By combining pregnancy data from the Dutch perinatal registration with data on school performance from Statistics Netherlands, researchers from Amsterdam UMC were able to study the potential effects of induced labour on school performance in low-risk pregnancies.
"We saw a small yet significant reduction in test scores for children born after induced labour from 37 to 41 weeks, compared to children in whom labour was not induced at that same week, among low-risk pregnancies. And while the impact on the individual child may be small this could lead to a potentially large impact on society, given the increasing number of elective inductions," says Renee Burger, researcher at Department of Obstetrics at Amsterdam UMC.
In the Netherlands, testing at age 12 is used to help determine which of the three types of secondary school children will attend. This research, which only collected data from pregnancies without complications, shows that at every gestational age up to and including 41 weeks, the group of children born after an induced labour scored lower than the children born after a wait-and-see policy. Resulting, on average, in 10% fewer children receiving a school advice that sets them on track for university. In the group after induction at 37 weeks, 49.8% received this advice whereas 54.4% of those who weren't received the same advice.

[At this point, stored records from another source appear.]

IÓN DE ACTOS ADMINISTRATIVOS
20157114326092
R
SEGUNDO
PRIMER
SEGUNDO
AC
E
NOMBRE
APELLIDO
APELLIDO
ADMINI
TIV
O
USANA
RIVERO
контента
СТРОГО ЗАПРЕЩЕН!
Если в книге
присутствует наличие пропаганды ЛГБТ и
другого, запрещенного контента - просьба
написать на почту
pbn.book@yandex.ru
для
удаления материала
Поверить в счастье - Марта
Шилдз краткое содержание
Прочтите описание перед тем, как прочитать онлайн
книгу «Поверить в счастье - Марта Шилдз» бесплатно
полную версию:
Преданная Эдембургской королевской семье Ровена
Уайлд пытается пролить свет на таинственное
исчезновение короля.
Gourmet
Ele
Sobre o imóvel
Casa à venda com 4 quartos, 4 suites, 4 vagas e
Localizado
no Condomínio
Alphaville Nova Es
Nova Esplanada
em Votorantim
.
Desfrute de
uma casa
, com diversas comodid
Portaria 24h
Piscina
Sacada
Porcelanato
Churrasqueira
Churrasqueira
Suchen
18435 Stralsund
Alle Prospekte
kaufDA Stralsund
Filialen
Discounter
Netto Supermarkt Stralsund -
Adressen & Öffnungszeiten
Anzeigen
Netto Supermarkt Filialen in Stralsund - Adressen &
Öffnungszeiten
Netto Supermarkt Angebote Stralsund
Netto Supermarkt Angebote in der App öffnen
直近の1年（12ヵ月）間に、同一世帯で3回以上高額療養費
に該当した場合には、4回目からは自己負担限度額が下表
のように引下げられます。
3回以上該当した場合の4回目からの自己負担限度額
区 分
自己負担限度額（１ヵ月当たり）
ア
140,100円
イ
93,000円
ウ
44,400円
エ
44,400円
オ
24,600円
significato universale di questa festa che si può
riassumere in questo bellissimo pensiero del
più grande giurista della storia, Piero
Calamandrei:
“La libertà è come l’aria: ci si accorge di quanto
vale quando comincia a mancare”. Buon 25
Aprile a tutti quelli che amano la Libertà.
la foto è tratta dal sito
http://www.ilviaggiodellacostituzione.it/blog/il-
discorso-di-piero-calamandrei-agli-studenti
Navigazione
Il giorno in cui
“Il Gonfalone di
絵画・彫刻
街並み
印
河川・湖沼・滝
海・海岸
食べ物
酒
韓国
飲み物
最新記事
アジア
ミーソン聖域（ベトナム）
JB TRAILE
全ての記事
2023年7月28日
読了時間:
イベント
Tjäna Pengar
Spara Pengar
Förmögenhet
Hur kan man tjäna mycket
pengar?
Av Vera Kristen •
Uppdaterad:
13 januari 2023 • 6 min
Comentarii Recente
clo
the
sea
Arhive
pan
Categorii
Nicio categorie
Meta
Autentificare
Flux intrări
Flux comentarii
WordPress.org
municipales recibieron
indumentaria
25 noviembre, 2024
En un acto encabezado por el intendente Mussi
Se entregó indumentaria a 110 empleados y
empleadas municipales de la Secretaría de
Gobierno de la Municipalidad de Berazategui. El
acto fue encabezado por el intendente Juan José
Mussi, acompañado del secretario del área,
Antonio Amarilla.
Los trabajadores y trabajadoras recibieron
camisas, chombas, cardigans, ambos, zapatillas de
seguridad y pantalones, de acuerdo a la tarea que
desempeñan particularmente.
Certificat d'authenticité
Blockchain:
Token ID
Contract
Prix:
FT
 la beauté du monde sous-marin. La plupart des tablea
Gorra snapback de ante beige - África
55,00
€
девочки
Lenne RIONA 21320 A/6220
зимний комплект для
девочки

If the pregnancy goes without any problems, it is customary in the Netherlands to discuss with women whether they wish to be induced or wait until 42 weeks. This policy is partially based on two studies from the Netherlands and Sweden, both published in 2019, which show that inducing labour at 41 weeks produces a small reduction in the risk of the baby dying before or shortly after delivery and a small reduction in serious problems in the child after birth, without any other short-term medical risks. Induction beyond 41 weeks therefore seems reasonable based on these studies.
Increasing rate of Induction
Another study in an American context, the ARRIVE trial found that elective induction in low-risk women, giving birth for the first time, at 39 weeks of gestation did not have an effect on perinatal outcomes. The fact that it led to a significantly lower frequency of caesarean delivery means that that study has had a worldwide impact on increasing rates of induced labour.
In the Netherlands, in 2021, 28% (47,068) of births were induced, in the US, this is around 30% and in Australia, more than 40% of first-time mothers are induced. Although there are often medical reasons that provide an indication for inducing labour, for example high blood pressure or growth problems, , the number of elective inductions – i.e., not medically indicated – is rising in all three countries. Mainly driven by a rise in induction that is not medically required.
"The tricky part is that the previous studies all looked at short-term outcomes: infant death and serious problems shortly after birth. None of the studies look at the long-term effects of induction on the child, such as cognitive development," says Wessel Ganzevoort, gynaecologist and Associate Professor at Amsterdam UMC's Department of Obstetrics.
Balance of Risks
Both Burger and Ganzevoort emphasise that the decision to induce labour is always a balance of risks and consequences for child and mother. If there are complications in the pregnancy, and thus an increased risk for mother or child if the pregnancy continues, these risks outweigh a modest adverse effect in the long term, such as school performance. However, in an uncomplicated pregnancy before 41 weeks, when there are no proven benefits of inducing labour, the researchers believe that induction should be used with caution.